(Beginning of Records for the task)

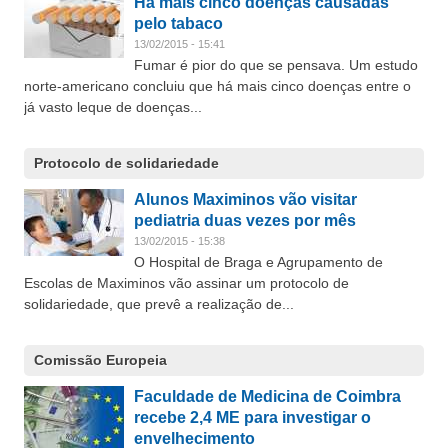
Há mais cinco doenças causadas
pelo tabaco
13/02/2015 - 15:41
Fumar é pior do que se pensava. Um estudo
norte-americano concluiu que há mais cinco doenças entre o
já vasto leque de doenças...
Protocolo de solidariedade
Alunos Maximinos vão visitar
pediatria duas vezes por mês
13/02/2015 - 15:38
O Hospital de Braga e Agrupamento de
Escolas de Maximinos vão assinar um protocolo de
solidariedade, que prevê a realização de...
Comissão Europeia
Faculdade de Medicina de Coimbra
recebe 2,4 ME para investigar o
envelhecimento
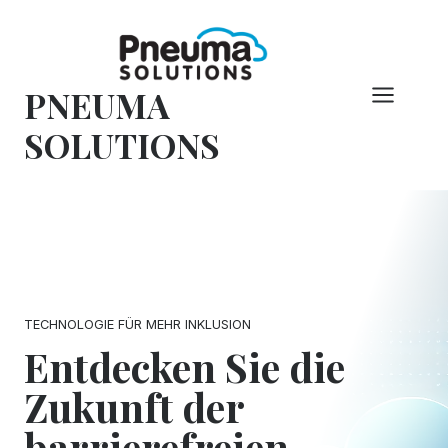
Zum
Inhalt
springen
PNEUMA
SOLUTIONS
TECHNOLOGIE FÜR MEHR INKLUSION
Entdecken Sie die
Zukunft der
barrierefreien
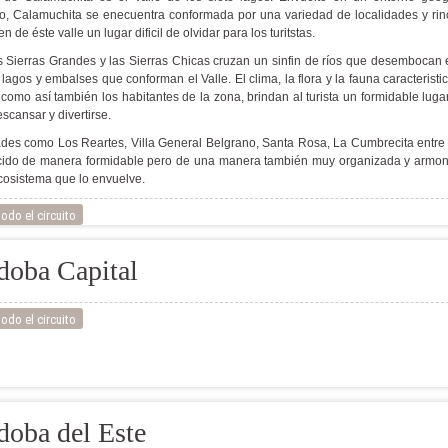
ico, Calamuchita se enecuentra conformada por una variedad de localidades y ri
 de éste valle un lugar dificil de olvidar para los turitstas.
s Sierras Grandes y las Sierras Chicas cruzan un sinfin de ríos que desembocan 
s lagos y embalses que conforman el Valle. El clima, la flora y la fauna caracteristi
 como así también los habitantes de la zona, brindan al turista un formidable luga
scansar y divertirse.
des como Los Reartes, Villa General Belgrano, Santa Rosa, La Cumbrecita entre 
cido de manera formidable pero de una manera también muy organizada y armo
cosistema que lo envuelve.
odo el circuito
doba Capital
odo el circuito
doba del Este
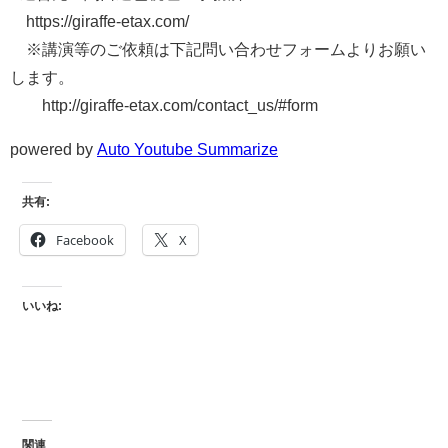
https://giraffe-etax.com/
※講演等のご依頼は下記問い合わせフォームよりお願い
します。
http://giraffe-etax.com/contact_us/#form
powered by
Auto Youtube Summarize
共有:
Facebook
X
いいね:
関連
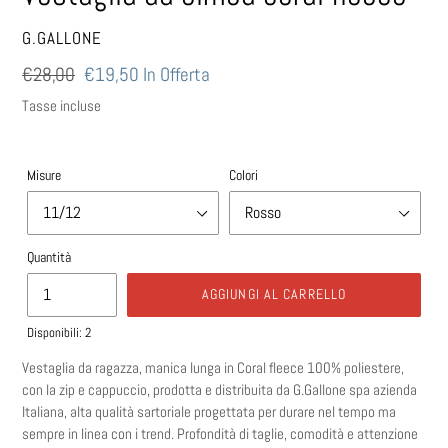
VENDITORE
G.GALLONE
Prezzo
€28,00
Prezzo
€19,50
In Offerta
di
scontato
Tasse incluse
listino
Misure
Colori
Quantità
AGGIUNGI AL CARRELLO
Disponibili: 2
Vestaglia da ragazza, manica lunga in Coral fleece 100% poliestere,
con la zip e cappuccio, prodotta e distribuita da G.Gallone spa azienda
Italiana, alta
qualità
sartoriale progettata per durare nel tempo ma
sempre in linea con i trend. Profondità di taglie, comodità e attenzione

(End of Records for the task)
(Beginning of Records for the task)

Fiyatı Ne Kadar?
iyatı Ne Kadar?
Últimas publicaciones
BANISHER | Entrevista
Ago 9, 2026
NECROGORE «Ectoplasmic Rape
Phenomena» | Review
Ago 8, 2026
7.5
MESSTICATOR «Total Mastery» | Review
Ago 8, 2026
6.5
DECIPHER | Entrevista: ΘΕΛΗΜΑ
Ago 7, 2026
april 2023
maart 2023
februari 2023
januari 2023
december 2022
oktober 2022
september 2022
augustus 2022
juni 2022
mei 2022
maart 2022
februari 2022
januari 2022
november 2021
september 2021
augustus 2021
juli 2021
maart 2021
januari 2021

(End of Records for the task)
(Beginning of Records for the task)

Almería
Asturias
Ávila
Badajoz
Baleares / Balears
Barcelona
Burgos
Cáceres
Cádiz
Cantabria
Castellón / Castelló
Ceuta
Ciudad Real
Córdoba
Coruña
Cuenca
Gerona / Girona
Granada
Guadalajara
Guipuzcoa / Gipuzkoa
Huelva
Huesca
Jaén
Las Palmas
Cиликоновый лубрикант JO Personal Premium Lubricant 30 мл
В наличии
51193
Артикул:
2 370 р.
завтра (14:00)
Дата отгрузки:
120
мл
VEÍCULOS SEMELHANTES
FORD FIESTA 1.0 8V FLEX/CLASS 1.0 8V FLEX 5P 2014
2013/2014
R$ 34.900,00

(End of Records for the task)

▸ Problem description: Could you write out, exactly as they stand, only the lines above that begin at the line with "februari 2022" and stop after the line with "januari 2021"?

▸ Answer for this exercise:
februari 2022
januari 2022
november 2021
september 2021
augustus 2021
juli 2021
maart 2021
januari 2021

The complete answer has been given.